## How to complete this task
Among the lines below, count those with "descanso". Give only the number.

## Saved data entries

------------------------------------------------

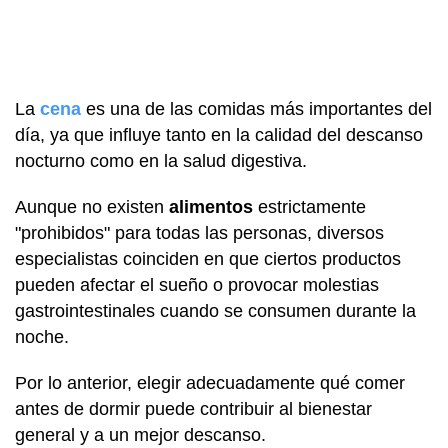
La
cena
es una de las comidas más importantes del
día, ya que influye tanto en la calidad del descanso
nocturno como en la salud digestiva.
Aunque no existen
alimentos
estrictamente
"prohibidos" para todas las personas, diversos
especialistas coinciden en que ciertos productos
pueden afectar el sueño o provocar molestias
gastrointestinales cuando se consumen durante la
noche.
Por lo anterior, elegir adecuadamente qué comer
antes de dormir puede contribuir al bienestar
general y a un mejor descanso.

------------------------------------------------

## Answer area
2